This is a tool to annotate (label) the location of known-geometry objects in
video frames for use in machine learning. annotator-backend contains a Rust
Rocket web server that ingests videos, splits them into frames, allows
administrators to create projects and invite users, serves the annotator
interface to users, and stores and serves annotated video frames.
annotator-interface contains a React app that communicates with the backend
to load frames from a single video and allows users to precisely place object
templates on each frame. It is optimized for ease of use, with objects
defaulting to their location in the previous frame and robust keyboard support.
The release version of annotator-interface is stored within
annotator-backend, so all that's required for deployment is annotator-backend.
Agent templates are currently hard-coded into annotator-interface. Modify
annotator-interface/src/agents.json to add a new agent.
- Install Rust and Cargo
- Set up a Postgres database. This can be managed or manual.
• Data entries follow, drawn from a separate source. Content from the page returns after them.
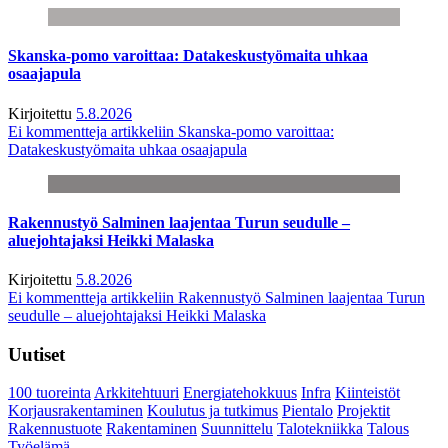
Skanska-pomo varoittaa: Datakeskustyömaita uhkaa
osaajapula
Kirjoitettu
5.8.2026
Ei kommentteja
artikkeliin Skanska-pomo varoittaa:
Datakeskustyömaita uhkaa osaajapula
Rakennustyö Salminen laajentaa Turun seudulle –
aluejohtajaksi Heikki Malaska
Kirjoitettu
5.8.2026
Ei kommentteja
artikkeliin Rakennustyö Salminen laajentaa Turun
seudulle – aluejohtajaksi Heikki Malaska
Uutiset
100 tuoreinta
Arkkitehtuuri
Energiatehokkuus
Infra
Kiinteistöt
Korjausrakentaminen
Koulutus ja tutkimus
Pientalo
Projektit
Rakennustuote
Rakentaminen
Suunnittelu
Talotekniikka
Talous
Työelämä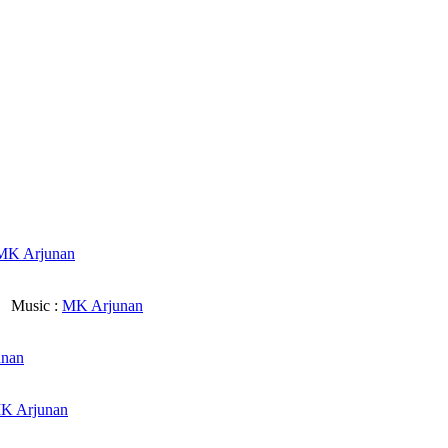
MK Arjunan
 Music :
MK Arjunan
nan
K Arjunan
- Clone this repo to the server; cd into
annotator-backend. - Copy
Rocket.example.tomltoRocket.tomland fill in asecret_key, thedata_pathto your folder full of video files, and the postgres connection details. - Run
cargo runto build and launch the server. Database tables will be set up on first launch.
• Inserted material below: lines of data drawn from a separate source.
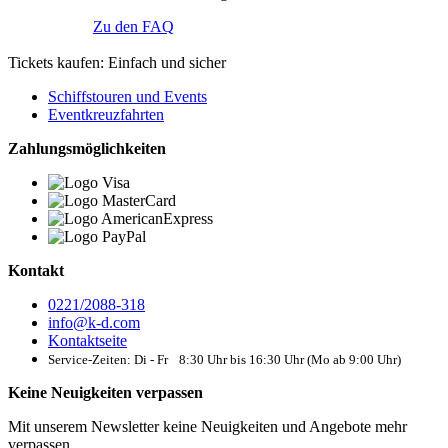
Zu den FAQ
Tickets kaufen: Einfach und sicher
Schiffstouren und Events
Eventkreuzfahrten
Zahlungsmöglichkeiten
Kontakt
0221/2088-318
info@k-d.com
Kontaktseite
Service-Zeiten: Di - Fr 8:30 Uhr bis 16:30 Uhr (Mo ab 9:00 Uhr)
Keine Neuigkeiten verpassen
Mit unserem Newsletter keine Neuigkeiten und Angebote mehr
verpassen.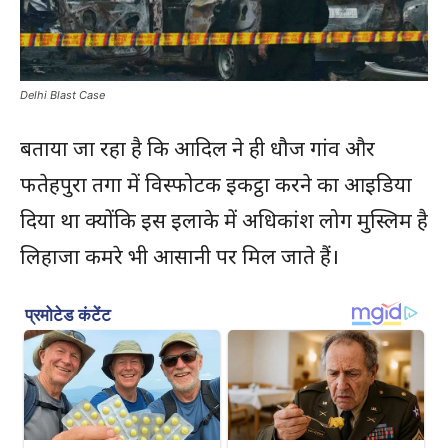
Delhi Blast Case
बताया जा रहा है कि आदिल ने ही धौज गांव और
फतेहपुरा तगा में विस्फोटक इकट्ठा करने का आइडिया
दिया था क्योंकि इस इलाके में अधिकांश लोग मुस्लिम है
लिहाजा कमरे भी आसानी पर मिल जाते हैं।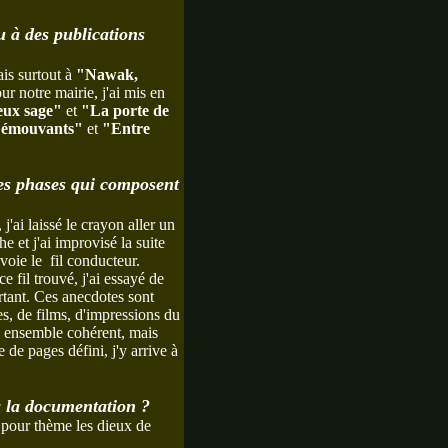
u à des publications
is surtout à
"Nawak,
ur notre mairie, j'ai mis en
eux sage"
et
"La porte de
s émouvants"
et
"Entre
tes phases qui composent
j'ai laissé le crayon aller un
e et j'ai improvisé la suite
voie le fil conducteur.
 fil trouvé, j'ai essayé de
rtant. Ces anecdotes sont
es, de films, d'impressions du
n ensemble cohérent, mais
e pages défini, j'y arrive à
à la documentation ?
t pour thème les dieux de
After making changes to annotator-interface, run npm run build within the
annotator-interface folder to create a new build. Copy the result to
annotator-backend/public/annotator.
The annotator expects files in the format generated by the JHU IMERSE MagnetoSuture System. There is a folder for each recording session -- this is the granularity with which experiments are assigned to projects. Within the session folder there is a folder for each trial run. The layout is as follows:
data_path/
session_folder/
trial_folder/
camera.avi-0000.avi
data.csv
...
...
camera.avi-0000.avi should be the video to be annotated (the strange file
name is caused by a quirk of software). data.csv should be a csv file with a
row for each frame of video and at least the columns video_frame_number,
indicating the latest frame of video for this row (there can be multiple rows
with the same number) and video_camera_timestamp, indicating the timestamp at
which the indicated frame was captured. Neither number need start at zero.